Cycle of machine learning results and user feedbacks (courtesy/credit: @CNES)

Successful care rehabilitation at home, that is aligned to the user’s needs without constant assistance by medical staff, has several requirements. It needs user-friendly coaching or guidance, an assessment with real-time feedback strategy, and continuous engagement. That can be achieved when the therapist or coach is personalised, and provides assistance based on the user’s needs and personal clinical pathways. Analysing, scheduling and providing pertinent advice has to be supported by machine learning mechanisms to enable automation.

vCare identifies three core capabilities of the personalised home rehabilitation – system safety/-trust, system improvement, and system initialisation.

System initialisation: Recommendation systems have to be correctly initialised in order to retrieve at least average – better than random – quality recommendations in the beginning.
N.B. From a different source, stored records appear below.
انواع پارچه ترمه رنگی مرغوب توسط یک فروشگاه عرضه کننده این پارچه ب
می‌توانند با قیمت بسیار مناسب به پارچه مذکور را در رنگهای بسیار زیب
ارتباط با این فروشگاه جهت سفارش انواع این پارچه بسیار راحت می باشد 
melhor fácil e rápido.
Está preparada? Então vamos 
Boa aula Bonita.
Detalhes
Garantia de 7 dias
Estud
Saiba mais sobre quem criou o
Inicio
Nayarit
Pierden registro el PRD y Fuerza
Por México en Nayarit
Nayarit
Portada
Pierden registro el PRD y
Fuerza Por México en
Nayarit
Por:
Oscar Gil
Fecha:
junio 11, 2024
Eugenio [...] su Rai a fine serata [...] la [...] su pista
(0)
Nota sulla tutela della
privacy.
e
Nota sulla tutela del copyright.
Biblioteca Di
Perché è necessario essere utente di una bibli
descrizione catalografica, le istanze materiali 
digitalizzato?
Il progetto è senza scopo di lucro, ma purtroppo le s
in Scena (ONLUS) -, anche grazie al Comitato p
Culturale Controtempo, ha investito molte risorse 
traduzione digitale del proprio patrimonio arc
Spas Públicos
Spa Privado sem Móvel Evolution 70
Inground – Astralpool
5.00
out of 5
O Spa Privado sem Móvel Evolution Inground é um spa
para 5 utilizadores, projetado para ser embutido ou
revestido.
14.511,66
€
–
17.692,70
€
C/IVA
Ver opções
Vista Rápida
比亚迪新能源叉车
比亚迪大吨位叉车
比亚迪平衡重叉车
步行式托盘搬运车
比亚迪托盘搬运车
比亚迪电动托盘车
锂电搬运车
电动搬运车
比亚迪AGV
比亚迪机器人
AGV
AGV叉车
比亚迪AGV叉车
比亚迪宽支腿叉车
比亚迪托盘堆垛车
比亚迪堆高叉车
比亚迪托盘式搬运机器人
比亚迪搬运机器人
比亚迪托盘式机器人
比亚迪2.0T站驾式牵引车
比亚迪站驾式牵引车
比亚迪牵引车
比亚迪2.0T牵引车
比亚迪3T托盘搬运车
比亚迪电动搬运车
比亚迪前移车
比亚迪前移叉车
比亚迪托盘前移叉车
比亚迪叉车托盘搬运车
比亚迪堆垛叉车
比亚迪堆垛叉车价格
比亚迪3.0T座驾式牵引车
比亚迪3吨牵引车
A successful system initialisation is also referred to as a warm start, which might be based on manually curated rules or experience gained from a similar, already trained system. It is essential that the system provides the required minimal performance for all the diseases covered and the available clinical pathways.

The vCare project implements a hybrid approach: it is composed of two ways of working. As a baseline, vCare makes use of a manually curated set of expert rules, comprising safe adaptations of clinical pathways for a given patient. In addition, an imitation learning approach monitors live adaptations by experts and trains a machine learning-based system, which models the adaptation of clinical pathways as a Markov Decision Process[1].

System improvement: When using supervised machine learning algorithms, a system needs training data in the form of labelled examples that generalise novel, unseen situations. Activity recommendation does not, however, fit into the standard machine learning paradigm, where such training data is easy to obtain. The system needs to learn which activities work well for any given patient: this needs interaction. This interaction can be enabled by monitoring the vital parameters of patients to ensure health improvements, but also by undertaking targeted questionnaires to assess the patient’s subjective well-being.

Even if it is possible to gather sufficient experience to generate highly accurate decisions, the performance of machine learning-based systems often gradually deteriorates over time or exposes important situations where the system still fails. Reasons comprise data shift, where the available information changes over time, or basic lack of generalisation capabilities. Here, one could simply add new labelled examples to the system, but this process is not guided (i.e.. it might require large amounts of manual interventions) and does not guarantee a significant improvement.

At its core, vCare applies safe reinforcement learning based on the modelled Markov Decision Process, where actual patient feedback is used to adjust the clinical pathway in order to better represent the patient’s needs.

System safety & trust: In health care, it is highly important to guarantee system safety and trust. For the patient rehabilitation use case, system safety entails that the patient is never placed in situations which might negatively impact his/her health. Building trust means that the system is accepted by both physicians and patients. To enable patients’ trust, the system needs to be able to reason about its decision-making process in order to explain a certain recommendation.

vCare incorporates structured knowledge that has been formalised in a domain ontology (modelled with a Resource Description Framework). vCare augments this available set of expert rules with structured information in order to ensure correct retrieval and sustainable extension of the rule database. An important next step is to develop explainable machine learning algorithms, which enable transparency of pathway adaptations by visualising the used subset of available information.

[1] A Markov model is a stochastic method for randomly changing systems where it is assumed that future states do not depend on past states. These models show all possible states as well as the transitions, rate of transitions and probabilities between them.